Byzance
Haraldr n’avait-il rien vu sur le visage indéchiffrable de Mar Hunrodarson, mais les voiles du pouvoir allaient enfin s’écarter et il verrait jusque dans le cœur du dragon romain.
Les deux eunuques précédèrent Haraldr dans une antichambre au plafond à caissons dorés ; Mar, la hache contre la poitrine, suivit Haraldr sur ses talons. Quatre Varègues s’écartèrent et deux eunuques en robe blanche ouvrirent les portes d’argent.
Après les prostrations rituelles, Haraldr se releva. Au-dessus de lui s’étendait un dôme d’un bleu céleste parsemé d’étoiles d’or, mais l’endroit où il se trouvait était petit, entouré de lourds rideaux de brocart pourpre. L’empereur, assis sur un trône d’or décoré de pierreries, était entouré par plusieurs eunuques debout en robe blanche. Il était vêtu de soie pourpre décorée d’aigles d’or, mais ne portait pas de couronne sur la tête. Du coin de l’œil, Haraldr remarqua un homme en habit de moine – l’unique personnage de la pièce assis en présence de l’empereur.
Haraldr se rappela soudain qu’il était de lignée royale et que cet empereur ne l’était pas. Il respira à fond et força son regard à parcourir le visage de cet homme assis à moins de trois coudées de lui. Ses mains tremblaient, mais il fixa son regard sur les iris couleur de sable. En quelques secondes, il comprit que tout ce qu’il avait supposé au sujet de cet empereur était faux.

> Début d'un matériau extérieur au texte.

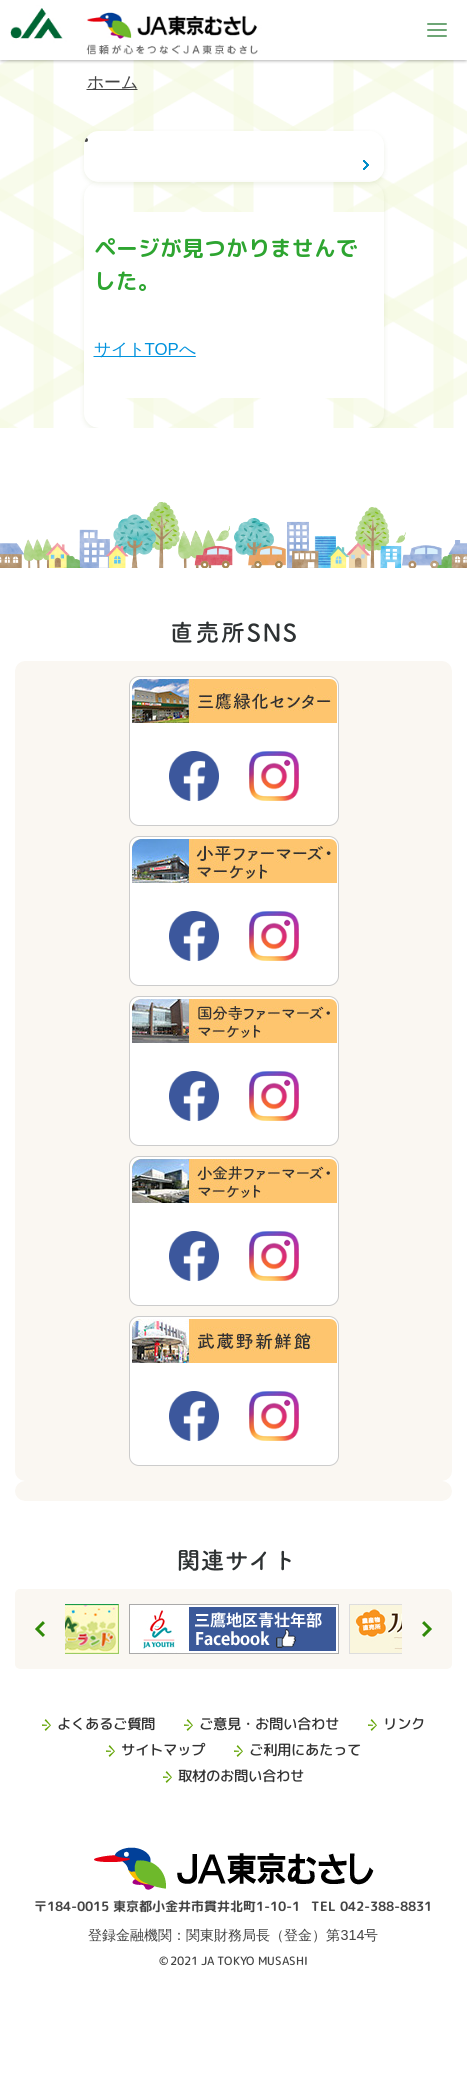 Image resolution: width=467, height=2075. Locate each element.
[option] (234, 1629)
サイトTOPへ (145, 349)
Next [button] (427, 1629)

Ce n’était pas un dieu, bien sûr, mais un homme fort d’environ quarante ans, avec un nez hardi et un front noble et haut ; ses longues boucles brunes avaient des reflets gris. Mais c’était clairement un homme supérieur. Toute son attitude exprimait la confiance en soi : ses pieds, chaussés de bottes pourpres, bien à plat sur le sol, ses épaules carrées et sa poitrine droite, ses mains posées sur ses genoux avec le bout des doigts qui se touchaient légèrement. Haraldr avait grandi dans les cours royales et il connaissait l’importance de la présence physique d’un roi pour s’assurer du respect et de la loyauté de ses sujets. Mais il savait aussi que cette aura mystérieuse du commandement ne se réduisait pas au port des robes de soie ou à une affectation de virilité. C’était avant tout une flamme dans le regard, une qualité intangible et pourtant indéniable qui ne permettait pas de mettre en doute la maîtrise d’un homme à la fois sur lui-même et sur son entourage. Haraldr avait déjà vu cette flamme, et il avait appris à distinguer les hommes qui en étaient animés de ceux qui feignaient seulement de l’avoir. Il apprit dans les yeux noirs et profonds de cet empereur tout ce qu’il avait besoin de savoir ; ils exprimaient une tristesse infinie mais aussi un entêtement terrifiant, une résolution inébranlable. Cet empereur n’était pas une marionnette ; même un homme comme Mar devait être un jouet pour lui.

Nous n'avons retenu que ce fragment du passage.